#### [EXERCISE GOAL]
Scan the records for the string "from"; copy each line where it occurs.

═══ EXERCISE INPUT

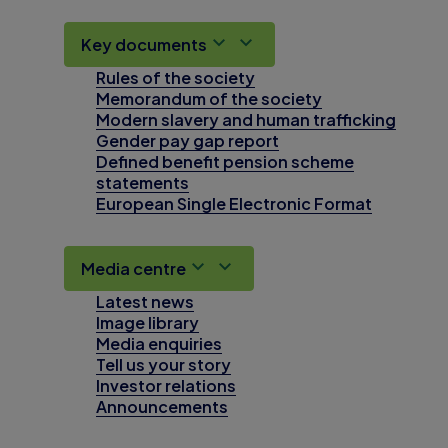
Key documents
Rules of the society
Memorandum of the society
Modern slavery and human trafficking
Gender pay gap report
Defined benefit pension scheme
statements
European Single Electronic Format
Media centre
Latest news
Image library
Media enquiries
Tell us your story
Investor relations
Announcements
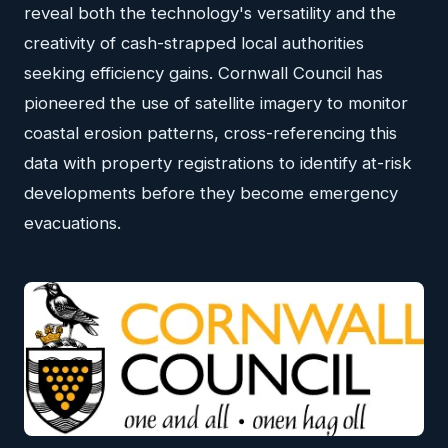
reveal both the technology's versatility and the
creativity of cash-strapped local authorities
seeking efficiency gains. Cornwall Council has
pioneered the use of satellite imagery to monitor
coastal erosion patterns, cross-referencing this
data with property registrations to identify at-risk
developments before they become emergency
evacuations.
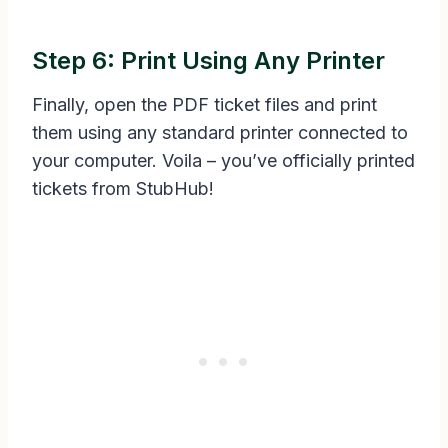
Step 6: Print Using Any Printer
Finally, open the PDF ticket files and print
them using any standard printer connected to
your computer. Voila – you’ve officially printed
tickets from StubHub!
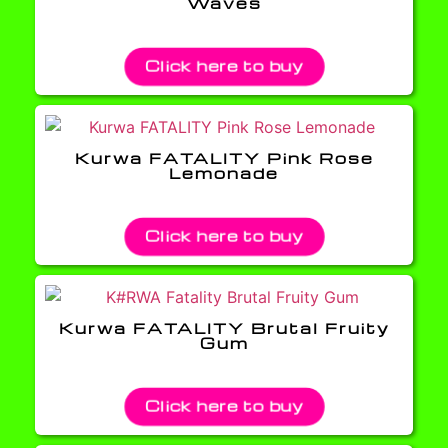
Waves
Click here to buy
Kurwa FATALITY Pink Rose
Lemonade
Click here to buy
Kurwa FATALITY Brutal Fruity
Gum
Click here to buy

══════
═══ EXERCISE INPUT

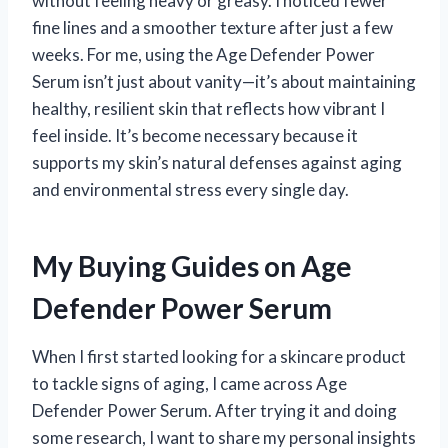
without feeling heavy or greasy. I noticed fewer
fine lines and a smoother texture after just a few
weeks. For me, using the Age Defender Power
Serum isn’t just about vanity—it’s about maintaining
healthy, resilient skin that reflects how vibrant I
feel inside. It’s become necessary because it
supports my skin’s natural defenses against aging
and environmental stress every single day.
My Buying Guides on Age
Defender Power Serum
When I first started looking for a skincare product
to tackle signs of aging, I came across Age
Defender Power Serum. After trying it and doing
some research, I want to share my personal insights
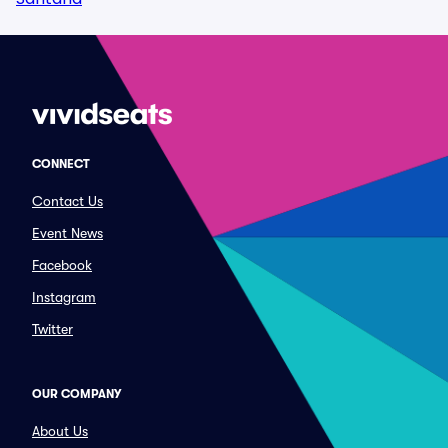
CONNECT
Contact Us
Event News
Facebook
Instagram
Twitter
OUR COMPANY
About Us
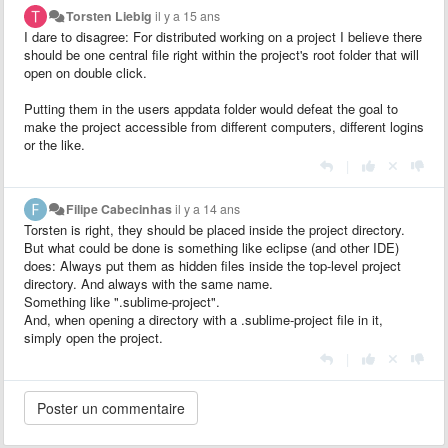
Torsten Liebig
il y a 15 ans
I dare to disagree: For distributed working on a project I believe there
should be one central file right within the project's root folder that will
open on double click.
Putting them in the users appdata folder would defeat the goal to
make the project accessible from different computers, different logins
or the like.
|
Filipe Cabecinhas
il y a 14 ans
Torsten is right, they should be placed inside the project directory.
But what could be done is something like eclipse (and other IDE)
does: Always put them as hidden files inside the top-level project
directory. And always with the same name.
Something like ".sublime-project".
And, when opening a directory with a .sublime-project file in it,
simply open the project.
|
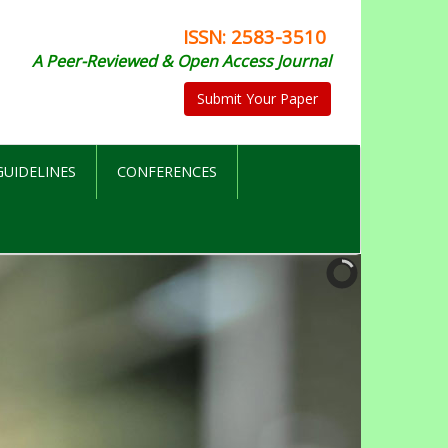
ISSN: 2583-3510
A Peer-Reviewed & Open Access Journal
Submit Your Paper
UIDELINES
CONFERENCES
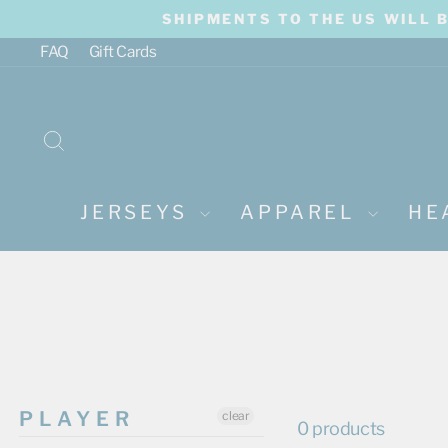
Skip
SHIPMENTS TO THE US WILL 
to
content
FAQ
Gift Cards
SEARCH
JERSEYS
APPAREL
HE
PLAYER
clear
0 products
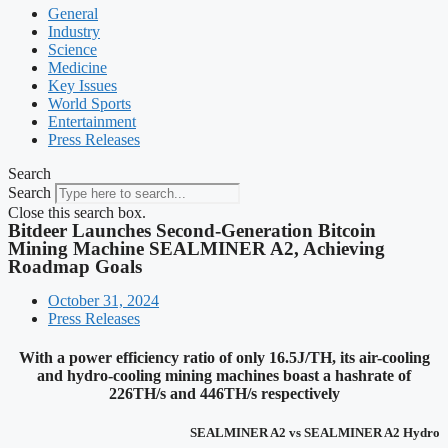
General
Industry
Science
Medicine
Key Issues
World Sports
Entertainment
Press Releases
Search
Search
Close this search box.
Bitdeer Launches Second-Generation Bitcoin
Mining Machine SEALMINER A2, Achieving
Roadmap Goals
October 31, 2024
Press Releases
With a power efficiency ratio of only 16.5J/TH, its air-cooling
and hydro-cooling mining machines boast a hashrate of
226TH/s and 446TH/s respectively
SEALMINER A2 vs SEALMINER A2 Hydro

══════

#### [EXERCISE ANSWER]
tickets from StubHub!
make the project accessible from different computers, different logins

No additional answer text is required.